Problem description:
Return every line from the listing where the word "Broadcom" occurs.

Input data:

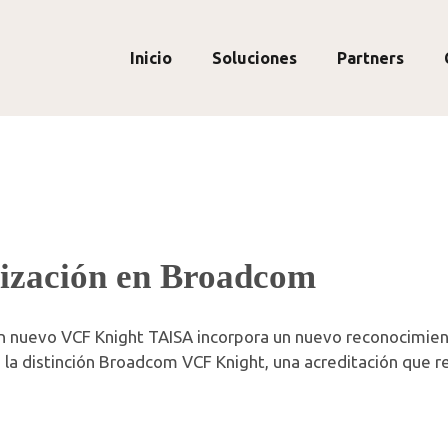
Inicio
Soluciones
Partners
lización en Broadcom
un nuevo VCF Knight TAISA incorpora un nuevo reconocimie
 la distinción Broadcom VCF Knight, una acreditación que r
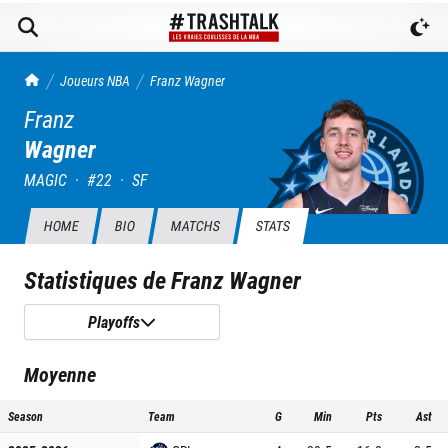
TrashTalk Actu NBA
Joueurs NBA
Franz
Wagner
Franz
Wagner
MAGIC
·
#
22
·
SF
HOME
BIO
MATCHS
STATS
Statistiques de
Franz Wagner
Playoffs
Moyenne
Season
Team
G
Min
Pts
Ast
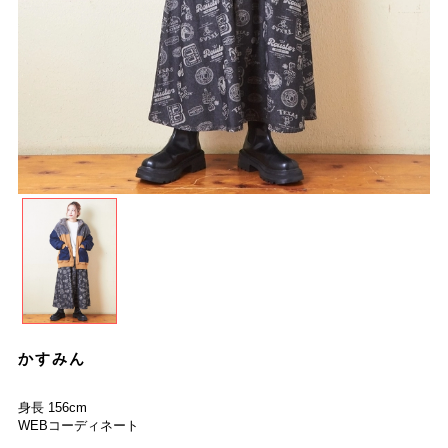
かすみん
身長 156cm
WEBコーディネート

Answer to the problem:
lización en Broadcom
 la distinción Broadcom VCF Knight, una acreditación que r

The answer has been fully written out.